Saved entries —
<<<<

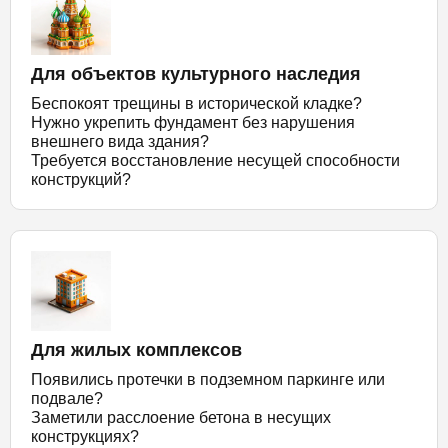
Для объектов культурного наследия
Беспокоят трещины в исторической кладке?
Нужно укрепить фундамент без нарушения
внешнего вида здания?
Требуется восстановление несущей способности
конструкций?
Для жилых комплексов
Появились протечки в подземном паркинге или
подвале?
Заметили расслоение бетона в несущих
конструкциях?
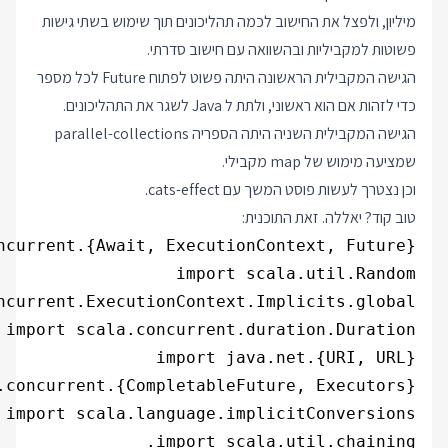
מיליון, ולפצל את החישוב לכמה תהליכונים תוך שימוש בשתי גישות
פשוטות למקביליות ובהשוואה עם חישוב סדרתי.
הגישה המקבילית הראשונה היתה פשוט לפתוח Future לכל מספר
כדי לזהות אם הוא ראשוני, ולתת ל Java לשגר את התהליכונים.
הגישה המקבילית השניה היתה הספריה parallel-collections
שמציעה מימוש של map מקבילי.
וכן נצטרך לעשות פוסט המשך עם cats-effect.
טוב קוד? יאללה. זאת התוכנית:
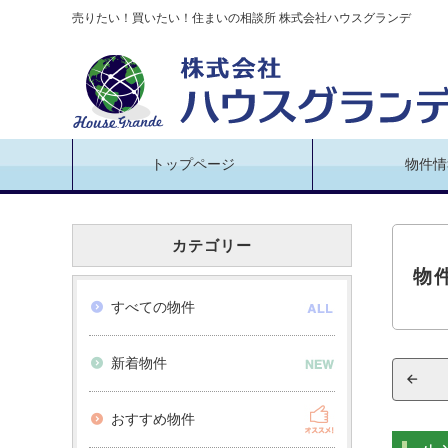
売りたい！買いたい！住まいの相談所 株式会社ハウスグランデ
トップページ
物件情
カテゴリー
物
すべての物件
新着物件
おすすめ物件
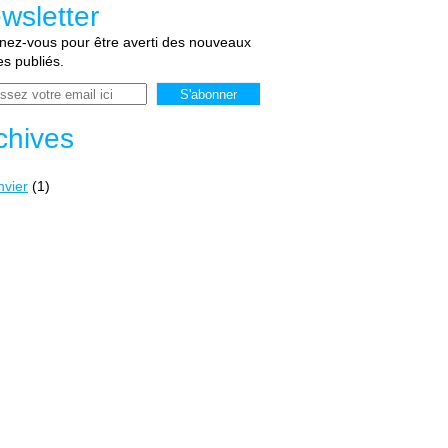
wsletter
ez-vous pour être averti des nouveaux
les publiés.
chives
nvier
(1)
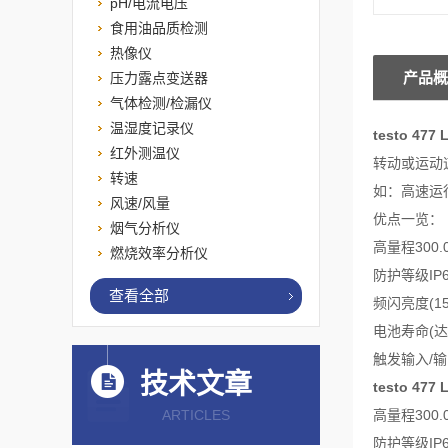
pH/电流电压
食用油品质检测
热像仪
产品概
压力露点变送器
气体检测/检漏仪
温湿度记录仪
testo 4
红外测温仪
转动或运动
转速
如：高速运
风速/风量
优点一览：
烟气分析仪
高量程300.000
燃烧效率分析仪
防护等级IP6
查看全部
频闪亮度(150
电池寿命(达5
触发输入/
技术文章
testo 4
ARTICLES
高量程300.000
防护等级IP6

>>>>

TRY IT —
Reproduce the records above exactly, excluding every picture.

ANSWER —
Для объектов культурного наследия
Беспокоят трещины в исторической кладке?
Нужно укрепить фундамент без нарушения
внешнего вида здания?
Требуется восстановление несущей способности
конструкций?
Для жилых комплексов
Появились протечки в подземном паркинге или
подвале?
Заметили расслоение бетона в несущих
конструкциях?
מיליון, ולפצל את החישוב לכמה תהליכונים תוך שימוש בשתי גישות
פשוטות למקביליות ובהשוואה עם חישוב סדרתי.
הגישה המקבילית הראשונה היתה פשוט לפתוח Future לכל מספר
כדי לזהות אם הוא ראשוני, ולתת ל Java לשגר את התהליכונים.
הגישה המקבילית השניה היתה הספריה parallel-collections
שמציעה מימוש של map מקבילי.
וכן נצטרך לעשות פוסט המשך עם cats-effect.
טוב קוד? יאללה. זאת התוכנית:
売りたい！買いたい！住まいの相談所 株式会社ハウスグランデ
トップページ
物件情
カテゴリー
物
すべての物件
新着物件
おすすめ物件
wsletter
ez-vous pour être averti des nouveaux
les publiés.
chives
nvier
(1)
pH/电流电压
食用油品质检测
热像仪
产品概
压力露点变送器
气体检测/检漏仪
温湿度记录仪
testo 4
红外测温仪
转动或运动
转速
如：高速运
风速/风量
优点一览：
烟气分析仪
高量程300.000
燃烧效率分析仪
防护等级IP6
查看全部
频闪亮度(150
电池寿命(达5
触发输入/
技术文章
testo 4
ARTICLES
高量程300.000
防护等级IP6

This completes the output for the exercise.